Lorne was brought to the cause by her daughter, Jackie, a marine biologist and one of 11 men and women in Palm Beach County who hold monitoring permits issued by the state Fish and Wildlife Conservation Commission.
Where the Lornes leave off, John Fletemeyer takes over. A research professor in coastal studies at Florida International University, Fletemeyer has monitored Delray Beach’s turtle nests for 25 years.
“We get an average of 250 nests a year on the 2.5 miles of Delray Beach,” he said as the sun peeped over the horizon one recent morning. “Ninety-six percent of them are loggerheads, with just a handful of greens and leatherbacks.”
When Fletemeyer first began monitoring, he walked the beach. Now he, too, uses an ATV.
“In the past 25 years, I’ve seen a slight decline in the nesting population,” he said. “There seems to be a slight increase now, but 25 years is really too short a span to tell what’s actually going on.”
Phil Stone was a Lantana lifeguard when he started guarding sea turtle nests. Now he holds a permit for the stretch of sand between the Ritz-Carlton hotel and the Boynton Inlet.
“To get out early in the morning and ride an ATV on the beach — hey, the only people who get to do that are lifeguards, law enforcement and me,” he says.
Ripping down the sand not long ago, Stone stopped to scoop up a Mylar “Happy Birthday” balloon, one of a surprising number that seem to wash ashore from coastal parties and cruise ships.
“The turtles mistake them for jelly fish and eat them,” he explained.
The Lornes report finding two dead turtles on their stretch of sand, a green and a hawksbill. Autopsied at the Gumbo Limbo Nature Center in Boca Raton, both were found to have ingested plastic.

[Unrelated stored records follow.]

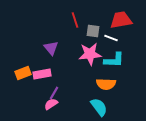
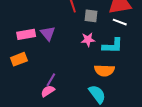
white line: (111, 38) -> (120, 22), moved
pink star: (90, 54) -> (88, 40), size x0.6
pink rectangle: (42, 74) -> (26, 34), moved

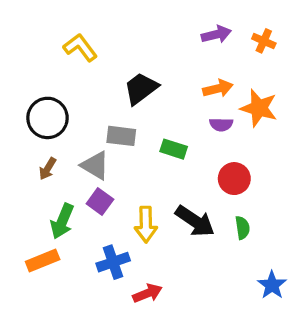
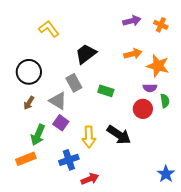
purple semicircle: (221, 125) -> (150, 88), moved
gray rectangle: (121, 136) -> (74, 83), turned 54
green semicircle: (242, 228) -> (165, 101), moved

Threatened by foxes, raccoons, poachers and Mylar balloons, sea turtles face outrageous odds simply trying to survive.
After laying their eggs, the mothers return to the ocean, leaving the hatchlings to find their own way to the sea. Instinctively, they are drawn to the moonlight on the water, but the lights from nearby homes, passing cars and the “urban glow” of cities can disorient them.
“Sea turtles need a dark beach,” says Meghan Koperski, an environmental specialist with the FWC. “If you live on the coast, that doesn’t mean you have to black out every light on your property, but you do have to manage it so it isn’t visible on the beach. And it’s not only hatchlings who get disoriented. Nesting females can also become lost on the way to lay their eggs.”
The odds are not good. According to the Loggerhead Marinelife Center of Juno Beach, only about one in every 1,000 to one in every 10,000 hatchlings reaches adulthood.
But for volunteers like Phil Stone, that’s all the more reason to give them the best chance possible.
“There's a great sense of satisfaction in knowing that I’m helping one of Florida’s endangered species,” he says. “Most of the tourists who come here won’t see any turtles, but if you dive off Florida’s beaches, you’re going to see turtles. And that’s because we’ve helped protect them.”